**What to work on:**
Pictures must not be copied, but every entry must be reproduced exactly.
---------- Extracted material
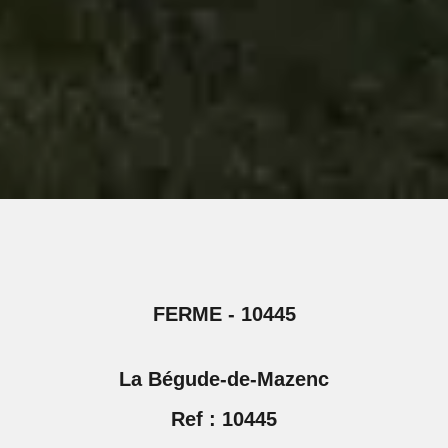
FERME - 10445
La Bégude-de-Mazenc
Ref : 10445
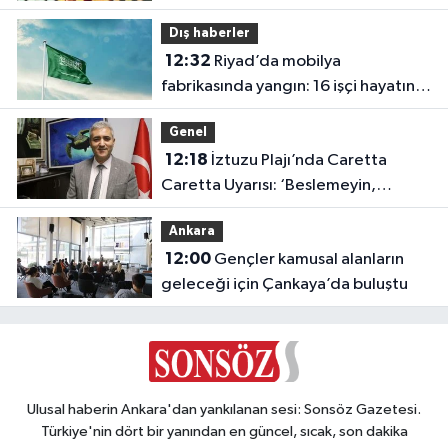
Dış haberler
12:32
Riyad’da mobilya
fabrikasında yangın: 16 işçi hayatını
kaybetti
Genel
12:18
İztuzu Plajı’nda Caretta
Caretta Uyarısı: ‘Beslemeyin,
Dokunmayın, Yaklaşmayın’
Ankara
12:00
Gençler kamusal alanların
geleceği için Çankaya’da buluştu
Ulusal haberin Ankara'dan yankılanan sesi: Sonsöz Gazetesi.
Türkiye'nin dört bir yanından en güncel, sıcak, son dakika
--------------------
**Response:**
FERME - 10445
La Bégude-de-Mazenc
Ref : 10445
Dış haberler
12:32
Riyad’da mobilya
fabrikasında yangın: 16 işçi hayatını
kaybetti
Genel
12:18
İztuzu Plajı’nda Caretta
Caretta Uyarısı: ‘Beslemeyin,
Dokunmayın, Yaklaşmayın’
Ankara
12:00
Gençler kamusal alanların
geleceği için Çankaya’da buluştu
Ulusal haberin Ankara'dan yankılanan sesi: Sonsöz Gazetesi.
Türkiye'nin dört bir yanından en güncel, sıcak, son dakika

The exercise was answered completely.